▶ _Input for this task_
********

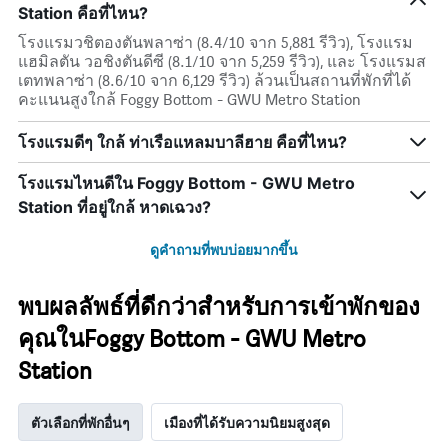
Station คือที่ไหน?
โรงแรมวชิตองตันพลาซ่า (8.4/10 จาก 5,881 รีวิว), โรงแรม
แฮมิลตัน วอชิงตันดีซี (8.1/10 จาก 5,259 รีวิว), และ โรงแรมส
เตทพลาซ่า (8.6/10 จาก 6,129 รีวิว) ล้วนเป็นสถานที่พักที่ได้
คะแนนสูงใกล้ Foggy Bottom - GWU Metro Station
โรงแรมดีๆ ใกล้ ท่าเรือแหลมบาลีฮาย คือที่ไหน?
โรงแรมไหนดีใน Foggy Bottom - GWU Metro
Station ที่อยู่ใกล้ หาดเฉวง?
ดูคำถามที่พบบ่อยมากขึ้น
พบผลลัพธ์ที่ดีกว่าสำหรับการเข้าพักของ
คุณในFoggy Bottom - GWU Metro
Station
ตัวเลือกที่พักอื่นๆ
เมืองที่ได้รับความนิยมสูงสุด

********

▶ _Task goal_
Copy the whole of the material above exactly, but not its images.

▶ _Output_
Station คือที่ไหน?
โรงแรมวชิตองตันพลาซ่า (8.4/10 จาก 5,881 รีวิว), โรงแรม
แฮมิลตัน วอชิงตันดีซี (8.1/10 จาก 5,259 รีวิว), และ โรงแรมส
เตทพลาซ่า (8.6/10 จาก 6,129 รีวิว) ล้วนเป็นสถานที่พักที่ได้
คะแนนสูงใกล้ Foggy Bottom - GWU Metro Station
โรงแรมดีๆ ใกล้ ท่าเรือแหลมบาลีฮาย คือที่ไหน?
โรงแรมไหนดีใน Foggy Bottom - GWU Metro
Station ที่อยู่ใกล้ หาดเฉวง?
ดูคำถามที่พบบ่อยมากขึ้น
พบผลลัพธ์ที่ดีกว่าสำหรับการเข้าพักของ
คุณในFoggy Bottom - GWU Metro
Station
ตัวเลือกที่พักอื่นๆ
เมืองที่ได้รับความนิยมสูงสุด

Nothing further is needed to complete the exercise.